**Action item**
From the data below, return only the lines from the one with "Maximize ROI on" through the one with "Phone/whatsApp", exact and inclusive, with pictures left out.
** Opening Records for this exercise block **
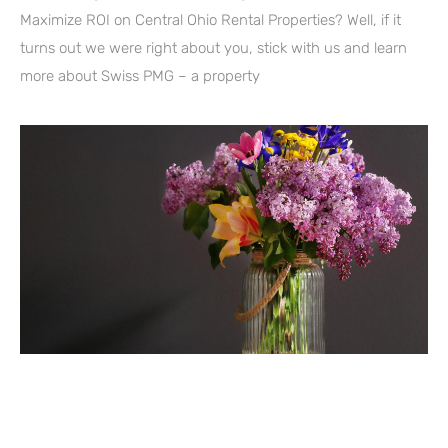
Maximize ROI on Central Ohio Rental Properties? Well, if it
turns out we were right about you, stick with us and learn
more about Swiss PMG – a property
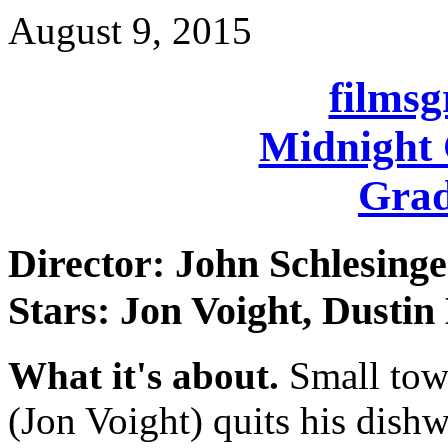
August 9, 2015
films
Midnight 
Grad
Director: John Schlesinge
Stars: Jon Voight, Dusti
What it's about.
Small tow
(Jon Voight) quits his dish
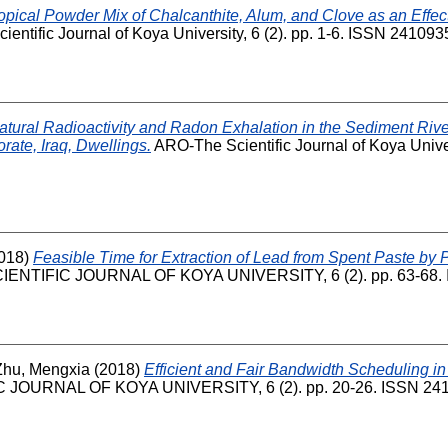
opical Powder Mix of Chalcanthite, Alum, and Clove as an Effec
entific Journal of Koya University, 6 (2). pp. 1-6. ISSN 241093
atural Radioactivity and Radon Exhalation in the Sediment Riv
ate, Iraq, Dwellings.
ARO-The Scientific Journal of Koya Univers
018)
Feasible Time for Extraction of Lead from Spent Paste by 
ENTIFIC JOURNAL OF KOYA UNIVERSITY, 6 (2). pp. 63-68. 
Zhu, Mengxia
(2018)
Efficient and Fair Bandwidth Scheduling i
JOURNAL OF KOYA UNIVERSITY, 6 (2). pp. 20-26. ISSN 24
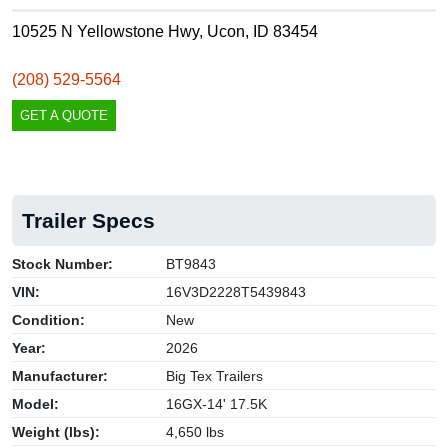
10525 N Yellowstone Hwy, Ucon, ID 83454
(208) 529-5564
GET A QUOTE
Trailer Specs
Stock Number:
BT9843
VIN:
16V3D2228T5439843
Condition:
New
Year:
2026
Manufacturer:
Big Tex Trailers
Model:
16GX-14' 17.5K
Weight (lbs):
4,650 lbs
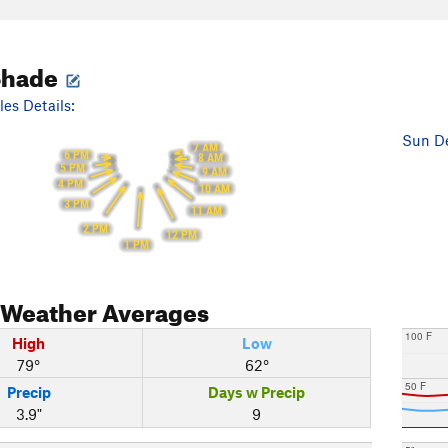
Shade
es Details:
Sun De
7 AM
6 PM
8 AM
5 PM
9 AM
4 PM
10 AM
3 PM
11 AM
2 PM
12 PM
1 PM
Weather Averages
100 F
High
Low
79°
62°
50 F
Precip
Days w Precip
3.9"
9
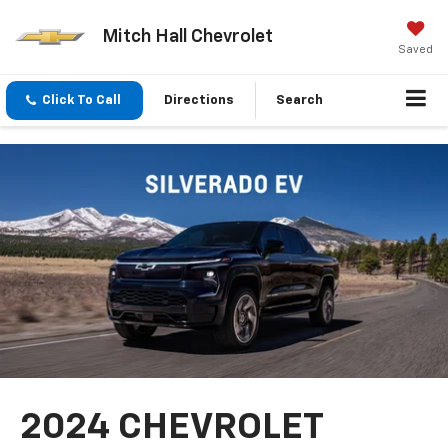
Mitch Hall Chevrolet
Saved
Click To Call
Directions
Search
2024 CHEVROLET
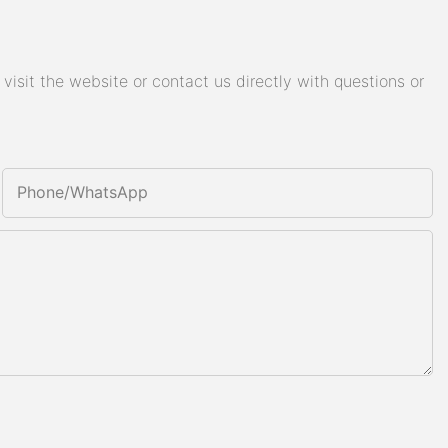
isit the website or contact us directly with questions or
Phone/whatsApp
** Closing Records for this exercise block **
** Opening Records for this exercise block **
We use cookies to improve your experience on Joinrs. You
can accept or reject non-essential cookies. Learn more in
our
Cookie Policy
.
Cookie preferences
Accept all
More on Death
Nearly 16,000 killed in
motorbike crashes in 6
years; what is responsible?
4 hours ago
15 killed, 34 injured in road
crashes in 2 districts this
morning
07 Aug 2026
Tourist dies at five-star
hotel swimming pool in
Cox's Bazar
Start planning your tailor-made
** Closing Records for this exercise block **
**Answer for the task**
Maximize ROI on Central Ohio Rental Properties? Well, if it
turns out we were right about you, stick with us and learn
more about Swiss PMG – a property
August 9, 2015
films
Midnight 
Grad
Director: John Schlesinge
Stars: Jon Voight, Dusti
What it's about.
Small tow
(Jon Voight) quits his dish
opical Powder Mix of Chalcanthite, Alum, and Clove as an Effec
entific Journal of Koya University, 6 (2). pp. 1-6. ISSN 241093
atural Radioactivity and Radon Exhalation in the Sediment Riv
ate, Iraq, Dwellings.
ARO-The Scientific Journal of Koya Univers
018)
Feasible Time for Extraction of Lead from Spent Paste by 
ENTIFIC JOURNAL OF KOYA UNIVERSITY, 6 (2). pp. 63-68. 
Zhu, Mengxia
(2018)
Efficient and Fair Bandwidth Scheduling i
JOURNAL OF KOYA UNIVERSITY, 6 (2). pp. 20-26. ISSN 24
10525 N Yellowstone Hwy, Ucon, ID 83454
(208) 529-5564
GET A QUOTE
Trailer Specs
Stock Number:
BT9843
VIN:
16V3D2228T5439843
Condition:
New
Year:
2026
Manufacturer:
Big Tex Trailers
Model:
16GX-14' 17.5K
Weight (lbs):
4,650 lbs
Shade
es Details:
Sun De
7 AM
6 PM
8 AM
5 PM
9 AM
4 PM
10 AM
3 PM
11 AM
2 PM
12 PM
1 PM
Weather Averages
100 F
High
Low
79°
62°
50 F
Precip
Days w Precip
3.9"
9
Mitch Hall Chevrolet
Saved
Click To Call
Directions
Search
2024 CHEVROLET
isit the website or contact us directly with questions or
Phone/whatsApp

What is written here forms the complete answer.